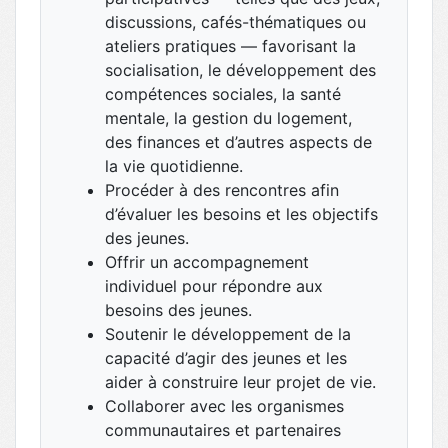
discussions, cafés-thématiques ou
ateliers pratiques — favorisant la
socialisation, le développement des
compétences sociales, la santé
mentale, la gestion du logement,
des finances et d’autres aspects de
la vie quotidienne.
Procéder à des rencontres afin
d’évaluer les besoins et les objectifs
des jeunes.
Offrir un accompagnement
individuel pour répondre aux
besoins des jeunes.
Soutenir le développement de la
capacité d’agir des jeunes et les
aider à construire leur projet de vie.
Collaborer avec les organismes
communautaires et partenaires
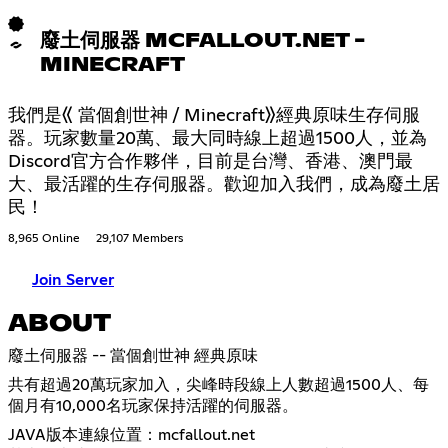
廢土伺服器 MCFALLOUT.NET -
MINECRAFT
我們是《 當個創世神 / Minecraft》經典原味生存伺服
器。玩家數量20萬、最大同時線上超過1500人，並為
Discord官方合作夥伴，目前是台灣、香港、澳門最
大、最活躍的生存伺服器。歡迎加入我們，成為廢土居
民！
8,965 Online
29,107 Members
Join Server
ABOUT
廢土伺服器 -- 當個創世神 經典原味
共有超過20萬玩家加入，尖峰時段線上人數超過1500人、每
個月有10,000名玩家保持活躍的伺服器。
JAVA版本連線位置：mcfallout.net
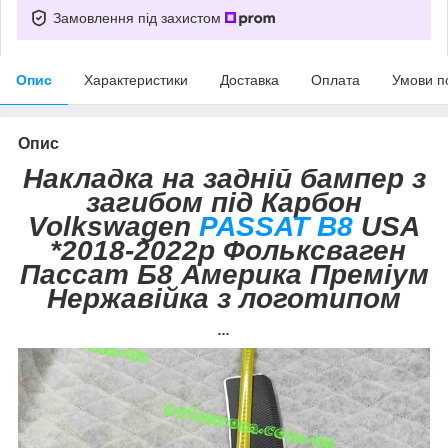
Замовлення під захистом
Опис
Характеристики
Доставка
Оплата
Умови п
Опис
Накладка на задній бампер з
загибом під Карбон
Volkswagen
PASSAT B8
USA
*2018-2022р Фольксваген
Пассат Б8 Америка Преміум
Нержавійка з логотипом
...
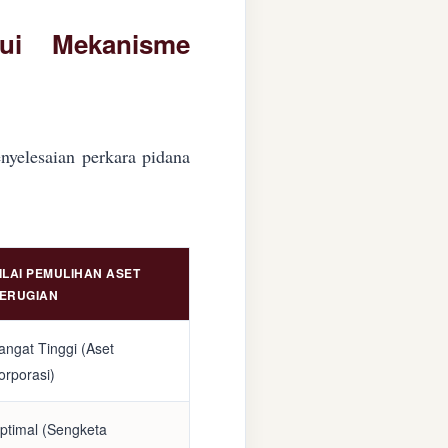
lui Mekanisme
nyelesaian perkara pidana
ILAI PEMULIHAN ASET
ERUGIAN
angat Tinggi (Aset
orporasi)
ptimal (Sengketa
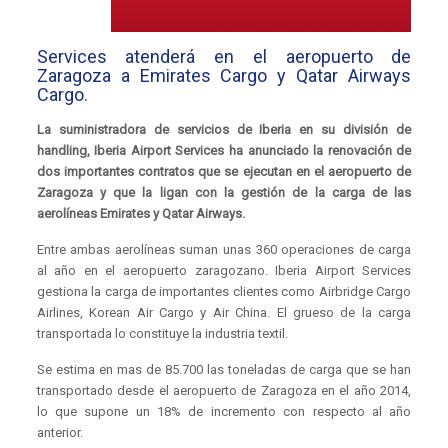
Services atenderá en el aeropuerto de
Zaragoza a Emirates Cargo y Qatar Airways
Cargo.
La suministradora de servicios de Iberia en su división de
handling, Iberia Airport Services ha anunciado la renovación de
dos importantes contratos que se ejecutan en el aeropuerto de
Zaragoza y que la ligan con la gestión de la carga de las
aerolíneas Emirates y Qatar Airways.
Entre ambas aerolíneas suman unas 360 operaciones de carga
al año en el aeropuerto zaragozano. Iberia Airport Services
gestiona la carga de importantes clientes como Airbridge Cargo
Airlines, Korean Air Cargo y Air China. El grueso de la carga
transportada lo constituye la industria textil.
Se estima en mas de 85.700 las toneladas de carga que se han
transportado desde el aeropuerto de Zaragoza en el año 2014,
lo que supone un 18% de incremento con respecto al año
anterior.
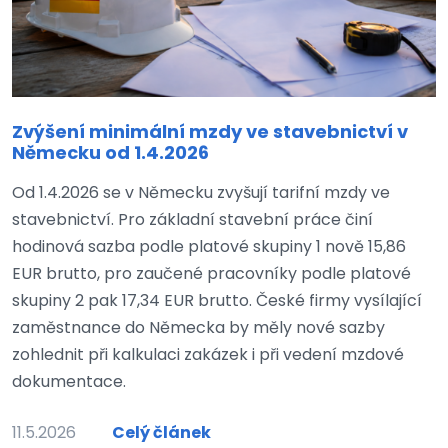
Zvýšení minimální mzdy ve stavebnictví v
Německu od 1.4.2026
Od 1.4.2026 se v Německu zvyšují tarifní mzdy ve
stavebnictví. Pro základní stavební práce činí
hodinová sazba podle platové skupiny 1 nově 15,86
EUR brutto, pro zaučené pracovníky podle platové
skupiny 2 pak 17,34 EUR brutto. České firmy vysílající
zaměstnance do Německa by měly nové sazby
zohlednit při kalkulaci zakázek i při vedení mzdové
dokumentace.
11.5.2026
Celý článek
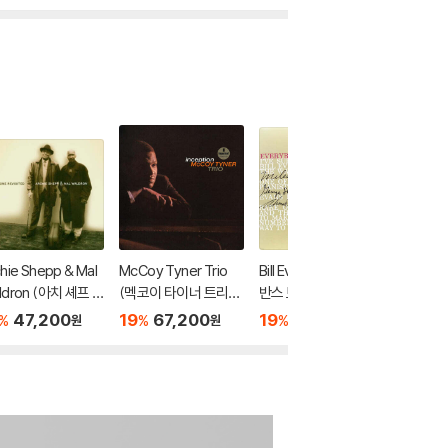
hie Shepp & Mal
McCoy Tyner Trio
Bill Evans Trio (빌 에
Wynton 
ldron (아치 셰프 &
(멕코이 타이너 트리
반스 트리오) - Every
Montg
드론) - Left Alo
오) - Inception [LP]
body Digs Bill Evans
켈리 / 
47,200
19
67,200
19
49,900
19
5
%
%
%
%
원
원
원
Revisited [LP]
[LP]
- Smoki
alf Note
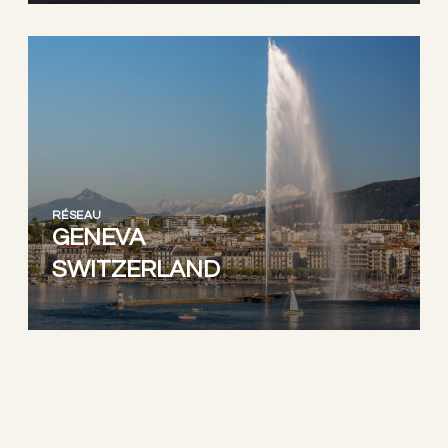
RÉSEAU
GENEVA
SWITZERLAND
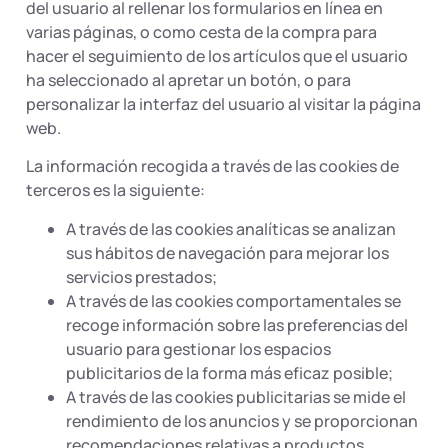
del usuario al rellenar los formularios en línea en
varias páginas, o como cesta de la compra para
hacer el seguimiento de los artículos que el usuario
ha seleccionado al apretar un botón, o para
personalizar la interfaz del usuario al visitar la página
web.
La información recogida a través de las cookies de
terceros es la siguiente:
A través de las cookies analíticas se analizan
sus hábitos de navegación para mejorar los
servicios prestados;
A través de las cookies comportamentales se
recoge información sobre las preferencias del
usuario para gestionar los espacios
publicitarios de la forma más eficaz posible;
A través de las cookies publicitarias se mide el
rendimiento de los anuncios y se proporcionan
recomendaciones relativas a productos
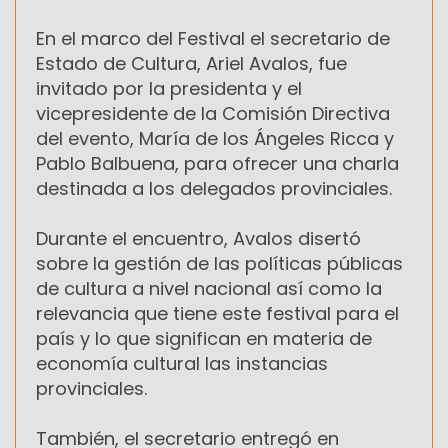
En el marco del Festival el secretario de
Estado de Cultura, Ariel Avalos, fue
invitado por la presidenta y el
vicepresidente de la Comisión Directiva
del evento, María de los Ángeles Ricca y
Pablo Balbuena, para ofrecer una charla
destinada a los delegados provinciales.
Durante el encuentro, Avalos disertó
sobre la gestión de las políticas públicas
de cultura a nivel nacional así como la
relevancia que tiene este festival para el
país y lo que significan en materia de
economía cultural las instancias
provinciales.
También, el secretario entregó en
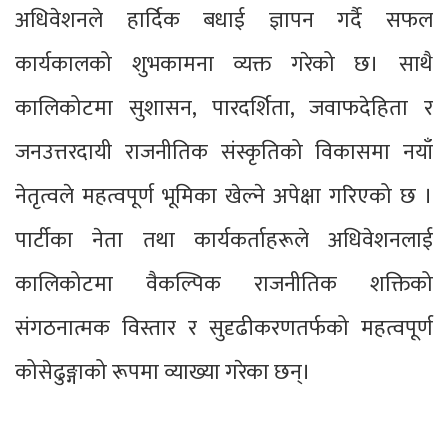
अधिवेशनले हार्दिक बधाई ज्ञापन गर्दै सफल
कार्यकालको शुभकामना व्यक्त गरेको छ। साथै
कालिकोटमा सुशासन, पारदर्शिता, जवाफदेहिता र
जनउत्तरदायी राजनीतिक संस्कृतिको विकासमा नयाँ
नेतृत्वले महत्वपूर्ण भूमिका खेल्ने अपेक्षा गरिएको छ ।
पार्टीका नेता तथा कार्यकर्ताहरूले अधिवेशनलाई
कालिकोटमा वैकल्पिक राजनीतिक शक्तिको
संगठनात्मक विस्तार र सुदृढीकरणतर्फको महत्वपूर्ण
कोसेढुङ्गाको रूपमा व्याख्या गरेका छन्।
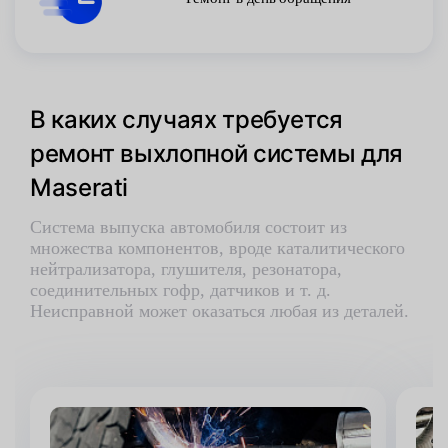
В каких случаях требуется
ремонт выхлопной системы для
Maserati
Система выпуска автомобиля состоит из
множества компонентов, вроде каталитического
нейтрализатора, глушителя, резонатора,
соединительных гофр, датчиков и т. д.
Неисправной может оказаться любая из деталей.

What the task requires: Filter by the word "développement": copy every line of the data that holds it.

Answer section:
socialisation, le développement des
Soutenir le développement de la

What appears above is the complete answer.